**TASK STATEMENT**
Each record below gets repeated exactly, and pictures stay out of the copy.

- Opening Delimiter -

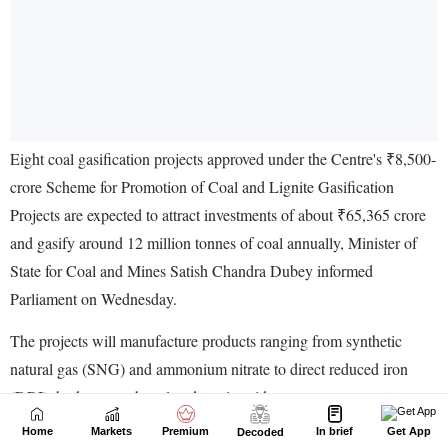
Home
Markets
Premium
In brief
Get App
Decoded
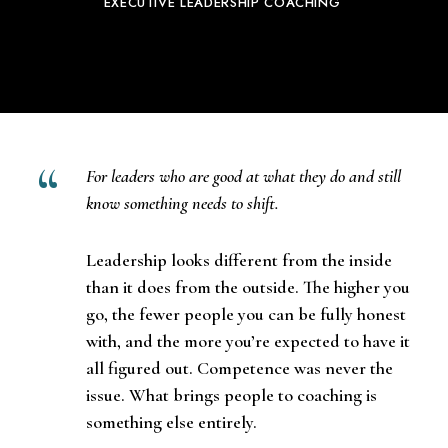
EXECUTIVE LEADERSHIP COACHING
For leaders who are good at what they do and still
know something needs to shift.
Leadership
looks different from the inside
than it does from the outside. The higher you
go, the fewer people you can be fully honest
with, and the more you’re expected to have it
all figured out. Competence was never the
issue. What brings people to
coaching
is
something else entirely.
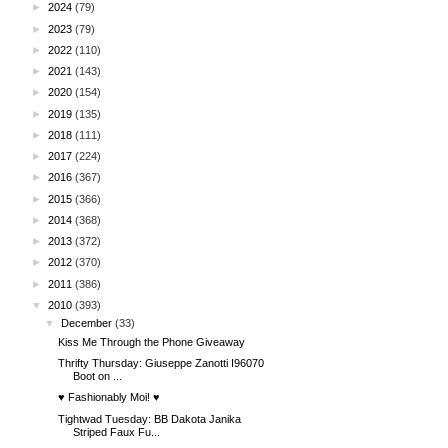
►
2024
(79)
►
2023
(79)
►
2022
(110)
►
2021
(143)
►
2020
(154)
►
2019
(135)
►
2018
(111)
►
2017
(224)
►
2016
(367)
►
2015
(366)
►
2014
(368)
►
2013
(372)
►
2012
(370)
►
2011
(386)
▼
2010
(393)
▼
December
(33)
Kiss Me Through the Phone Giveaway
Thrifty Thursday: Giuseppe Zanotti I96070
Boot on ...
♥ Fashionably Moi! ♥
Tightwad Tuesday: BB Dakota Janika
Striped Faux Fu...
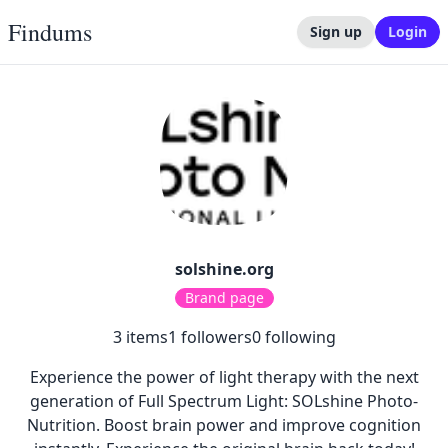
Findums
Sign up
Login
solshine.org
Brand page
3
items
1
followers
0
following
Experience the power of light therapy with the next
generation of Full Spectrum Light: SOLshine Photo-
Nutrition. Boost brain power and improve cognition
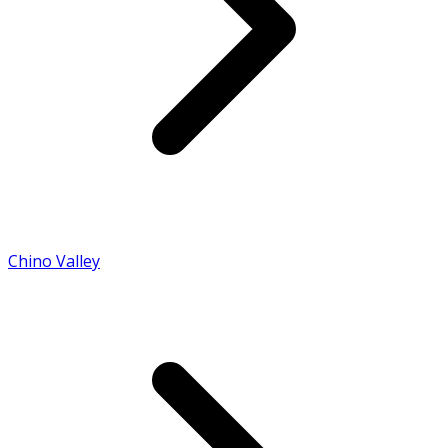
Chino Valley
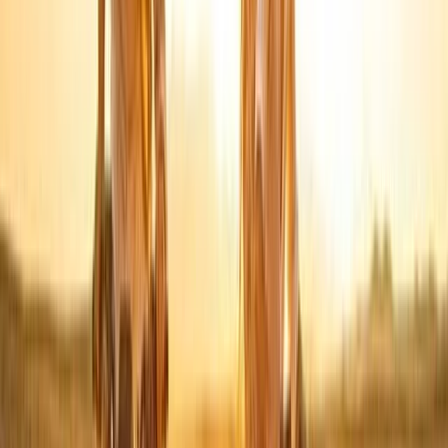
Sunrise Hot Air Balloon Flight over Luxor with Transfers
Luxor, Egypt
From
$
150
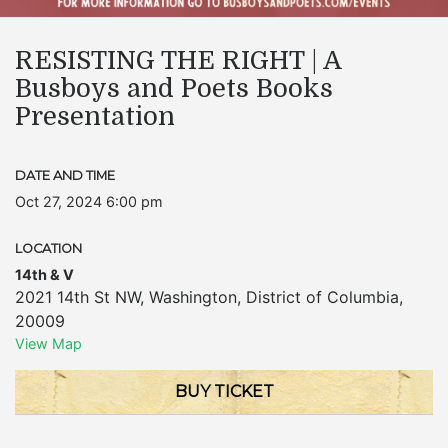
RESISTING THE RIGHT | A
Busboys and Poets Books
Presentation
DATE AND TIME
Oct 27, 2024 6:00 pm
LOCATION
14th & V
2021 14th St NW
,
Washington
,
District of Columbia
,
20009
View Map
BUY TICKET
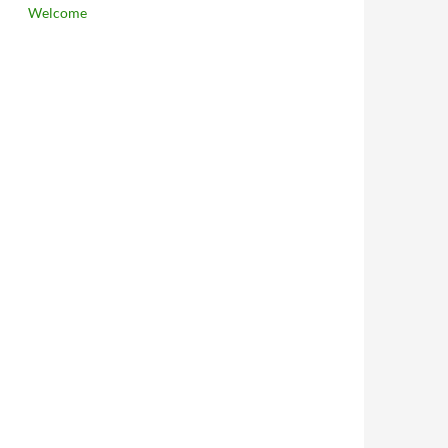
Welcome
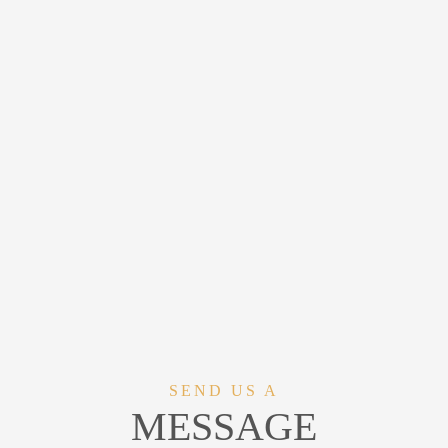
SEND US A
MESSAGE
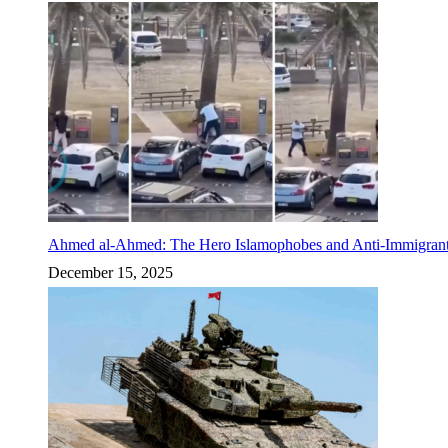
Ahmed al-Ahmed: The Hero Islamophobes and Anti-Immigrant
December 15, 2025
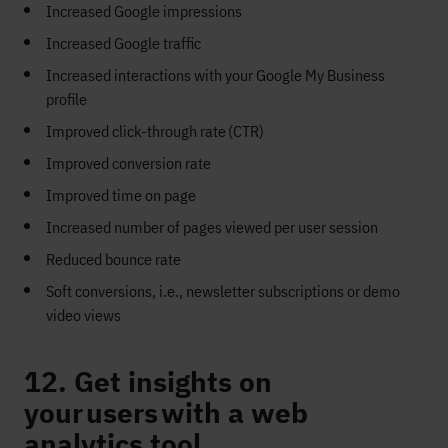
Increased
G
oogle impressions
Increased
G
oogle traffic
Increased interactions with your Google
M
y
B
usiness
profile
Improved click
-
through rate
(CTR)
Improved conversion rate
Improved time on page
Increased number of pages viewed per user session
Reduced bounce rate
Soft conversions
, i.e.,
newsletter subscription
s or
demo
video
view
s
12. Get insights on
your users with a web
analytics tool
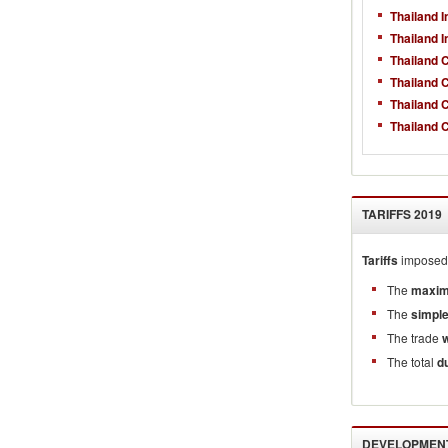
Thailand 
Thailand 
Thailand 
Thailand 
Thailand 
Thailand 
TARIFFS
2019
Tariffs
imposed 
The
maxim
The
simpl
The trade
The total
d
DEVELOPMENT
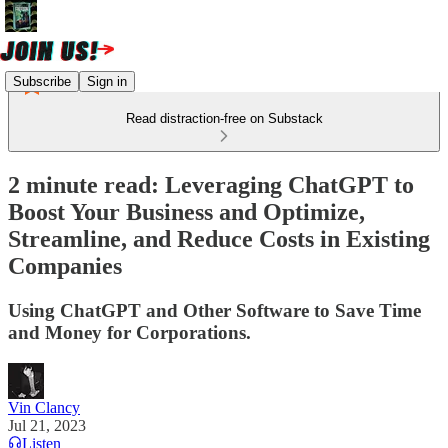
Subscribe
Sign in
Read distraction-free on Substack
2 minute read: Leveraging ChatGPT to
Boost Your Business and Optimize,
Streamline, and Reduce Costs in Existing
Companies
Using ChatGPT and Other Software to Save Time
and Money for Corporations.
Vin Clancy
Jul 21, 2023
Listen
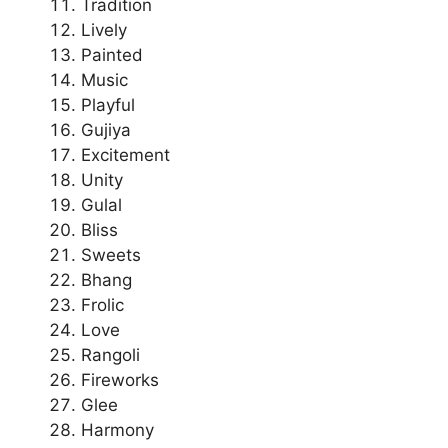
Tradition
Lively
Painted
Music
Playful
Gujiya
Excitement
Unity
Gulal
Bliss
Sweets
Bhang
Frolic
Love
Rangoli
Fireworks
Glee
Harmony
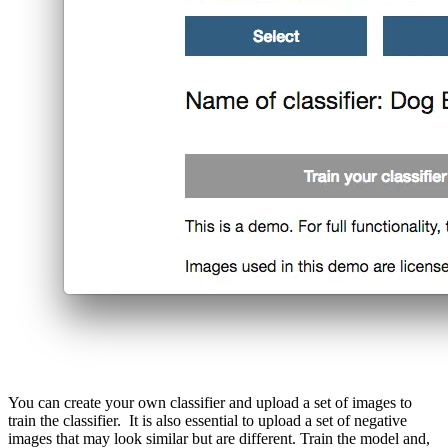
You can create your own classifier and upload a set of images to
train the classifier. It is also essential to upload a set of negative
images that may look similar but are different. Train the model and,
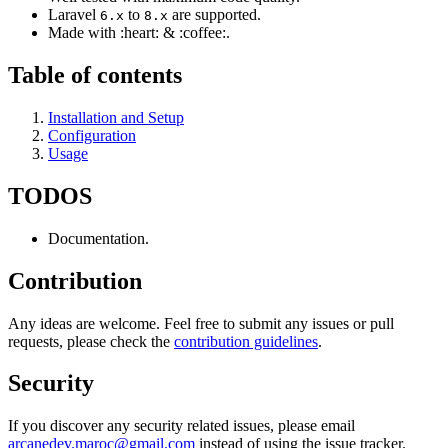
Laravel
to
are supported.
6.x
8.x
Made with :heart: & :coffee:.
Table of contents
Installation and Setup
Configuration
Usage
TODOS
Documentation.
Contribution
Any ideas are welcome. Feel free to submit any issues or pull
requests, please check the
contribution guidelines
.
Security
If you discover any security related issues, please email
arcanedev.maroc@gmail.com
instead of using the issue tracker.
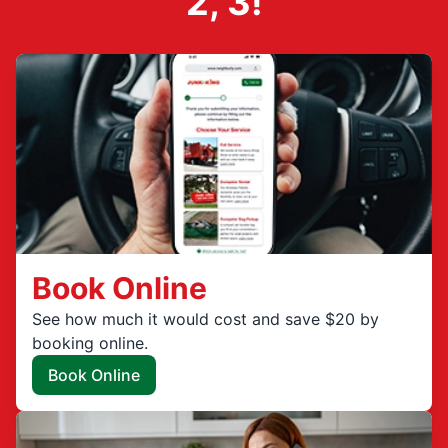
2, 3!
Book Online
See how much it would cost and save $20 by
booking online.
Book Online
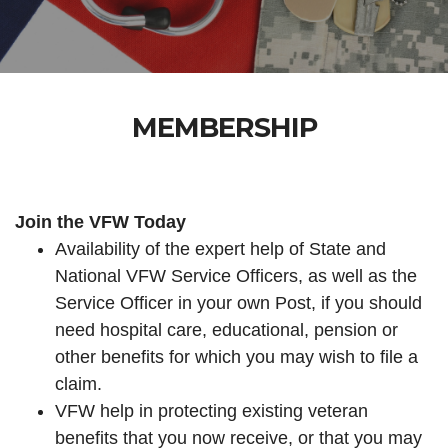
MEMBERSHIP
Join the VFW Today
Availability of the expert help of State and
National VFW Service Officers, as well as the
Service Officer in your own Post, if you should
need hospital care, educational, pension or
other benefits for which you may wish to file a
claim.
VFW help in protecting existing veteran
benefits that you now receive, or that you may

- Closing Delimiter -

**RESPONSE AREA**
Home
Markets
Premium
In brief
Get App
Decoded
EXECUTIVE LEADERSHIP COACHING
For leaders who are good at what they do and still
know something needs to shift.
Leadership
looks different from the inside
than it does from the outside. The higher you
go, the fewer people you can be fully honest
with, and the more you’re expected to have it
all figured out. Competence was never the
issue. What brings people to
coaching
is
something else entirely.
►
2024
(79)
►
2023
(79)
►
2022
(110)
►
2021
(143)
►
2020
(154)
►
2019
(135)
►
2018
(111)
►
2017
(224)
►
2016
(367)
►
2015
(366)
►
2014
(368)
►
2013
(372)
►
2012
(370)
►
2011
(386)
▼
2010
(393)
▼
December
(33)
Kiss Me Through the Phone Giveaway
Thrifty Thursday: Giuseppe Zanotti I96070
Boot on ...
♥ Fashionably Moi! ♥
Tightwad Tuesday: BB Dakota Janika
Striped Faux Fu...
Findums
Sign up
Login
solshine.org
Brand page
3
items
1
followers
0
following
Experience the power of light therapy with the next
generation of Full Spectrum Light: SOLshine Photo-
Nutrition. Boost brain power and improve cognition
Chino Valley
Sunrise Hot Air Balloon Flight over Luxor with Transfers
Luxor, Egypt
From
$
150
RESISTING THE RIGHT | A
Busboys and Poets Books
Presentation
DATE AND TIME
Oct 27, 2024 6:00 pm
LOCATION
14th & V
2021 14th St NW
,
Washington
,
District of Columbia
,
20009
View Map
BUY TICKET
Welcome
SEND US A
MESSAGE
Ahmed al-Ahmed: The Hero Islamophobes and Anti-Immigrant
December 15, 2025
Increased
G
oogle impressions
Increased
G
oogle traffic
Increased interactions with your Google
M
y
B
usiness
profile
Improved click
-
through rate
(CTR)
Improved conversion rate
Improved time on page
Increased number of pages viewed per user session
Reduced bounce rate
Soft conversions
, i.e.,
newsletter subscription
s or
demo
video
view
s
12. Get insights on
your users with a web
analytics tool
Thailand 
Thailand 
Thailand 
Thailand 
Thailand 
Thailand 
TARIFFS
2019
Tariffs
imposed 
The
maxim
The
simpl
The trade
The total
d
DEVELOPMENT
Subscribe
Sign in
Read distraction-free on Substack
2 minute read: Leveraging ChatGPT to
Boost Your Business and Optimize,
Streamline, and Reduce Costs in Existing
Companies
Using ChatGPT and Other Software to Save Time
and Money for Corporations.
Vin Clancy
Jul 21, 2023
Listen
Tradition
Lively
Painted
Music
Playful
Gujiya
Excitement
Unity
Gulal
Bliss
Sweets
Bhang
Frolic
Love
Rangoli
Fireworks
Glee
Harmony
You can create your own classifier and upload a set of images to
train the classifier. It is also essential to upload a set of negative
images that may look similar but are different. Train the model and,
Laravel
to
are supported.
6.x
8.x
Made with :heart: & :coffee:.
Table of contents
Installation and Setup
Configuration
Usage
TODOS
Documentation.
Contribution
Any ideas are welcome. Feel free to submit any issues or pull
requests, please check the
contribution guidelines
.
Security
If you discover any security related issues, please email
arcanedev.maroc@gmail.com
instead of using the issue tracker.
2, 3!
Book Online
See how much it would cost and save $20 by
booking online.
Book Online
MEMBERSHIP
Join the VFW Today
Availability of the expert help of State and
National VFW Service Officers, as well as the
Service Officer in your own Post, if you should
need hospital care, educational, pension or
other benefits for which you may wish to file a
claim.
VFW help in protecting existing veteran
benefits that you now receive, or that you may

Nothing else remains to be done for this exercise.